I had several semi-truck repair shops among my customers, too. Those folks were always grinning because, in those days, there were no labor time databases for most large trucks. It was all judgement time, and bucking all those aluminum rivets and pulling those side rails out paid them really well.
The best estimators did a great job of bidding to repair much of the vehicle rather than replacing damaged parts with others, either new or salvage. Today’s arguments on the merits of repairing or replacing crash parts are full of good points on both sides. In those simple days of the 1970s, convincing Mrs. Smith and her insurer that the proper repair included many hours of labor was a sure road to shop profitability.
Explain the Process
The best closers I knew actually showed Mr. or Mrs. Smith the paper labor time manuals and pointed out exactly how the estimate process worked, explaining clearly and gladly how an assembly of components made the complete part, how many hours of labor the insurer would pay to complete each operation and the current price and part numbers. Consumer explanations work even more smoothly these days with a customer-facing computer monitor and some patient education and explanation. It’s easy to forget just how traumatic a collision is to a consumer who only has one every seven years. Anything you can do to help them first understand the claims and repair process clearly and then why your shop is the best choice to complete them is time well spent.
Repair or Replace
The halcyon days of abundant judgment times are long behind us. Today, collision repair costs are measured, documented and controlled closely and exactly. Little discretionary labor time is available. But “fix it or replace it” remains a key industry question.
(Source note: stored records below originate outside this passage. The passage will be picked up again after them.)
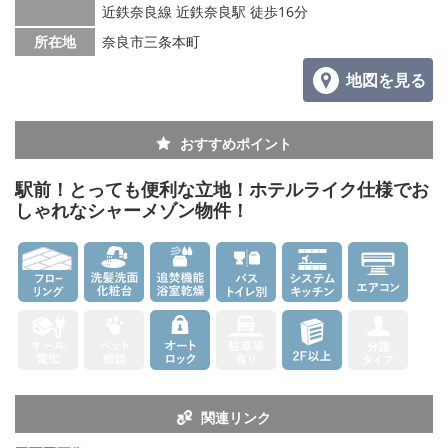
メールでお問い合わせ
近鉄奈良線 近鉄奈良駅 徒歩16分
所在地
奈良市三条本町
地図を見る
おすすめポイント
駅前！とっても便利な立地！ホテルライク仕様でお
しゃれなシャーメゾン物件！
関連リンク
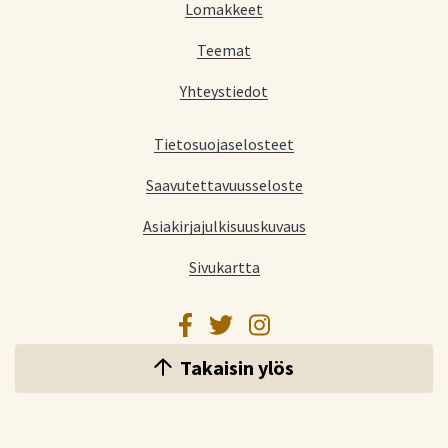
Lomakkeet
Teemat
Yhteystiedot
Tietosuojaselosteet
Saavutettavuusseloste
Asiakirjajulkisuuskuvaus
Sivukartta
Facebook
Twitter
Instagram
Takaisin ylös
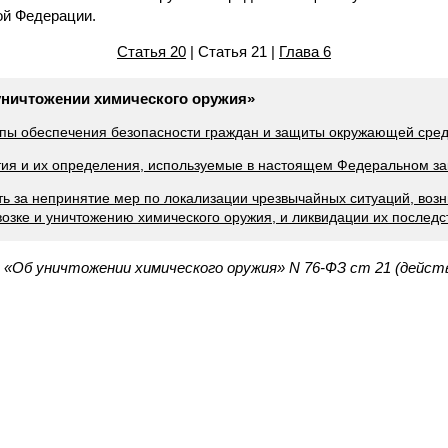
ой Федерации.
Статья 20
| Статья 21 |
Глава 6
 уничтожении химического оружия»
ипы обеспечения безопасности граждан и защиты окружающей сре
тия и их определения, используемые в настоящем Федеральном за
сть за непринятие мер по локализации чрезвычайных ситуаций, воз
возке и уничтожению химического оружия, и ликвидации их последс
 «Об уничтожении химического оружия» N 76-ФЗ ст 21 (дейст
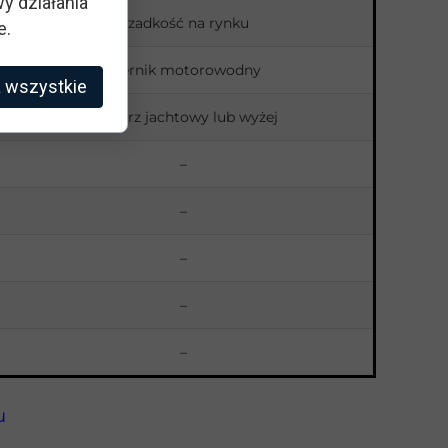
y działania
Rzadkość na rynku
e.
Sternik motorowodny
 wszystkie
Żeglarz jachtowy lub wyżej
–
–
–
–
–
u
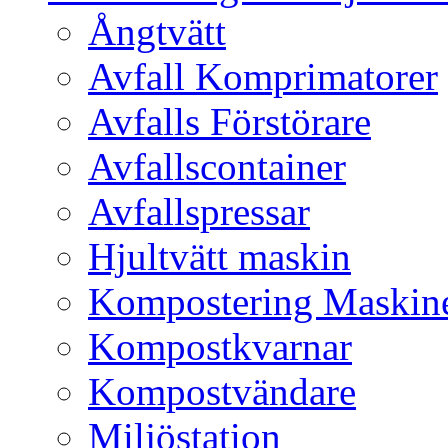
Ångtvätt
Avfall Komprimatorer
Avfalls Förstörare
Avfallscontainer
Avfallspressar
Hjultvätt maskin
Kompostering Maskin
Kompostkvarnar
Kompostvändare
Miljöstation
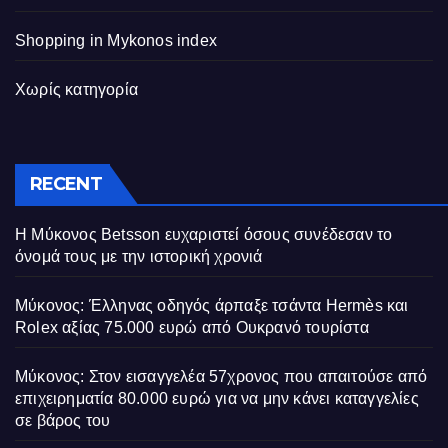
Shopping in Mykonos index
Χωρίς κατηγορία
RECENT
Η Μύκονος Betsson ευχαριστεί όσους συνέδεσαν το
όνομά τους με την ιστορική χρονιά
Μύκονος: Έλληνας οδηγός άρπαξε τσάντα Hermès και
Rolex αξίας 75.000 ευρώ από Ουκρανό τουρίστα
Μύκονος: Στον εισαγγελέα 57χρονος που απαιτούσε από
επιχειρηματία 80.000 ευρώ για να μην κάνει καταγγελίες
σε βάρος του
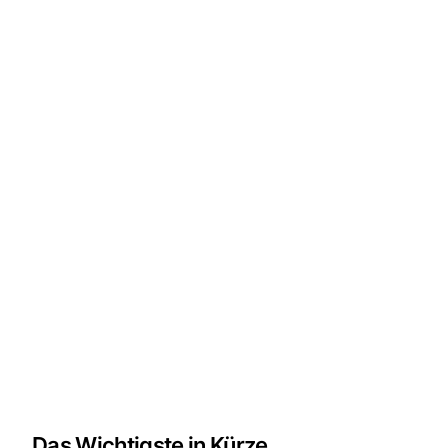
Das Wichtigste in Kürze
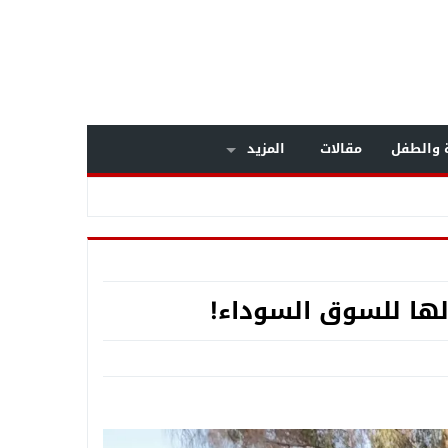
ة والطفل
مقالات
المزيد
داخل مستشفى بولاق الدكرور العام .. معركة الوعي تنتصر على «التصلب المتعدد» .. خبراء المخ والأعصاب يكشفون أسرار مرض يصيب الشباب .. وبشرى سارة لمرضى الـMS بالعلاج على نفقة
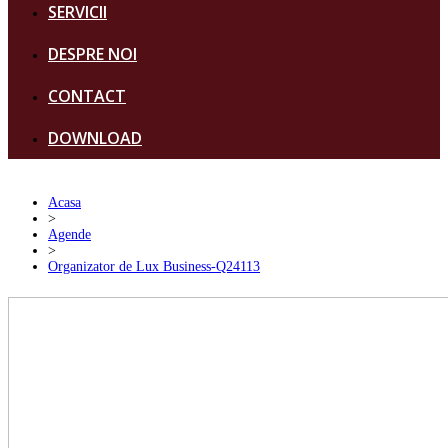
SERVICII
DESPRE NOI
CONTACT
DOWNLOAD
Acasa
>
Agende
>
Organizator de Lux Business-Q24113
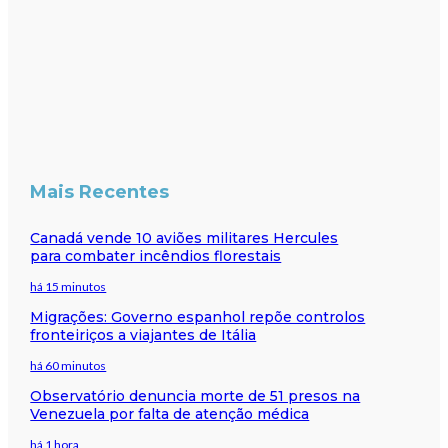
Mais Recentes
Canadá vende 10 aviões militares Hercules
para combater incêndios florestais
há 15 minutos
Migrações: Governo espanhol repõe controlos
fronteiriços a viajantes de Itália
há 60 minutos
Observatório denuncia morte de 51 presos na
Venezuela por falta de atenção médica
há 1 hora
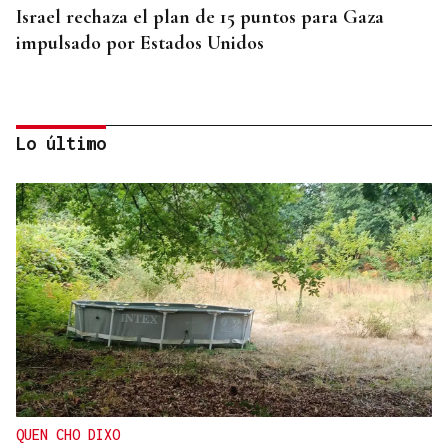
Israel rechaza el plan de 15 puntos para Gaza
impulsado por Estados Unidos
Lo último
ARSENAL MILITAR
Zelenski reclama a EEUU que aumente el número
de misiles
QUEN CHO DIXO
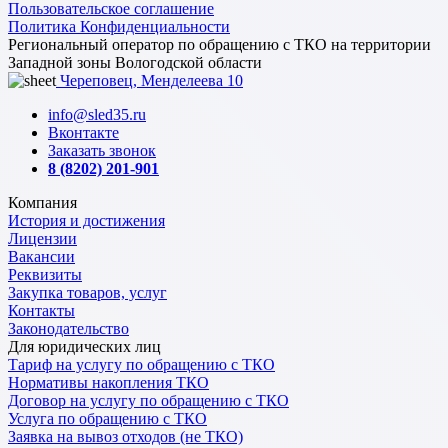
Пользовательское соглашение
Политика Конфиденциальности
Региональный оператор по обращению с ТКО на территории
Западной зоны Вологодской области
Череповец, Менделеева 10
info@sled35.ru
Вконтакте
Заказать звонок
8 (8202) 201-901
Компания
История и достижения
Лицензии
Вакансии
Реквизиты
Закупка товаров, услуг
Контакты
Законодательство
Для юридических лиц
Тариф на услугу по обращению с ТКО
Нормативы накопления ТКО
Договор на услугу по обращению с ТКО
Услуга по обращению с ТКО
Заявка на вывоз отходов (не ТКО)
I believe that several factors have helped to increase the R&R times and lessen the opportunity for profitable judgment time. For one, it generally takes a less skilled technician to replace a part than it does to invisibly repair one. For another, the gross profit on the new crash parts is a big help in the shop’s overall profitability while not penalizing the techs. Lastly, and based solely on personal experience, expensive and elaborate equipment to make a repair in money-making time is often operated by one technician. He was the one who attended the special training and flagged all those profitable judgment hours and promised to work there forever. He didn’t. I see so many clever, cool tricks and expensive pieces of repair equipment sit idle and gather dust when the one guy who knew how to use it hit the road. Most any journeyman auto body technician can hang new crash parts; the guy who knows how to run the zippy repair equipment is darn hard to replace. But the solution seems simple: train more techs to operate the special equipment!
Whatever your shop’s philosophies are about buying specific repair equipment, investing in technician training, replacing or repairing damaged parts, assessing the collision damage accurately and closing the sale, tell ‘em in no uncertain terms why your shop is their best choice. Just like we did in 1970.